**TASK INSTRUCTIONS:**
An exact copy of all entries is required.

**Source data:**
* * *

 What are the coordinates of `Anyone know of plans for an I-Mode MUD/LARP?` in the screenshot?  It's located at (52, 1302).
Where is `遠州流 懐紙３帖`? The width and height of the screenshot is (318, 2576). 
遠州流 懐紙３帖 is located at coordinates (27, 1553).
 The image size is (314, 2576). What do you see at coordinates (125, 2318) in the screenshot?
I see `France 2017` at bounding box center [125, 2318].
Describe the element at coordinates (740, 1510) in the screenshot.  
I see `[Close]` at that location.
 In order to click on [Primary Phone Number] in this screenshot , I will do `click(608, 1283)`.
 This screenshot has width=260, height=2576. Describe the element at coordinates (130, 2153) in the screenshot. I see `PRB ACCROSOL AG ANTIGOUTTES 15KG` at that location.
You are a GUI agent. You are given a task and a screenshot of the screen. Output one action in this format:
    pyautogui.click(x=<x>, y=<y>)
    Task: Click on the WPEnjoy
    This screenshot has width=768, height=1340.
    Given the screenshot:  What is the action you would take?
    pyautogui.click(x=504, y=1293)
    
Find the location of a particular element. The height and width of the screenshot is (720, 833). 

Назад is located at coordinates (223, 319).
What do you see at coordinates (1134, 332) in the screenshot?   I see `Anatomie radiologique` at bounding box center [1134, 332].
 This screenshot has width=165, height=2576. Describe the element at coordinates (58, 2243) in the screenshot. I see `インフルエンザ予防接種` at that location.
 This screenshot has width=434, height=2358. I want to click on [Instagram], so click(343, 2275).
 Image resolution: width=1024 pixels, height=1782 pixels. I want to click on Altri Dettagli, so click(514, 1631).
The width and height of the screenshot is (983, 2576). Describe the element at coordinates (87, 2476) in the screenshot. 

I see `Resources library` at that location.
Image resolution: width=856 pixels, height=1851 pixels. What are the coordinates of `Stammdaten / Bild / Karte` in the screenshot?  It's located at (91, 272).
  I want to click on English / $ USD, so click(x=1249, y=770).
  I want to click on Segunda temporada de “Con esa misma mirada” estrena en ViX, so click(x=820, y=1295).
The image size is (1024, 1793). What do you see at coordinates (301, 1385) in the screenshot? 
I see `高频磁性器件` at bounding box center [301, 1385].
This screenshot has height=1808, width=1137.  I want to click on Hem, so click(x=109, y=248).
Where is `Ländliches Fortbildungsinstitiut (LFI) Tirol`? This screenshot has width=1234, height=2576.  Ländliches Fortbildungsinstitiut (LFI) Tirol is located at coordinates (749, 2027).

* * *

**ANSWER BELOW:**
 What are the coordinates of `Anyone know of plans for an I-Mode MUD/LARP?` in the screenshot?  It's located at (52, 1302).
Where is `遠州流 懐紙３帖`? The width and height of the screenshot is (318, 2576). 
遠州流 懐紙３帖 is located at coordinates (27, 1553).
 The image size is (314, 2576). What do you see at coordinates (125, 2318) in the screenshot?
I see `France 2017` at bounding box center [125, 2318].
Describe the element at coordinates (740, 1510) in the screenshot.  
I see `[Close]` at that location.
 In order to click on [Primary Phone Number] in this screenshot , I will do `click(608, 1283)`.
 This screenshot has width=260, height=2576. Describe the element at coordinates (130, 2153) in the screenshot. I see `PRB ACCROSOL AG ANTIGOUTTES 15KG` at that location.
You are a GUI agent. You are given a task and a screenshot of the screen. Output one action in this format:
    pyautogui.click(x=<x>, y=<y>)
    Task: Click on the WPEnjoy
    This screenshot has width=768, height=1340.
    Given the screenshot:  What is the action you would take?
    pyautogui.click(x=504, y=1293)
    
Find the location of a particular element. The height and width of the screenshot is (720, 833). 

Назад is located at coordinates (223, 319).
What do you see at coordinates (1134, 332) in the screenshot?   I see `Anatomie radiologique` at bounding box center [1134, 332].
 This screenshot has width=165, height=2576. Describe the element at coordinates (58, 2243) in the screenshot. I see `インフルエンザ予防接種` at that location.
 This screenshot has width=434, height=2358. I want to click on [Instagram], so click(343, 2275).
 Image resolution: width=1024 pixels, height=1782 pixels. I want to click on Altri Dettagli, so click(514, 1631).
The width and height of the screenshot is (983, 2576). Describe the element at coordinates (87, 2476) in the screenshot. 

I see `Resources library` at that location.
Image resolution: width=856 pixels, height=1851 pixels. What are the coordinates of `Stammdaten / Bild / Karte` in the screenshot?  It's located at (91, 272).
  I want to click on English / $ USD, so click(x=1249, y=770).
  I want to click on Segunda temporada de “Con esa misma mirada” estrena en ViX, so click(x=820, y=1295).
The image size is (1024, 1793). What do you see at coordinates (301, 1385) in the screenshot? 
I see `高频磁性器件` at bounding box center [301, 1385].
This screenshot has height=1808, width=1137.  I want to click on Hem, so click(x=109, y=248).
Where is `Ländliches Fortbildungsinstitiut (LFI) Tirol`? This screenshot has width=1234, height=2576.  Ländliches Fortbildungsinstitiut (LFI) Tirol is located at coordinates (749, 2027).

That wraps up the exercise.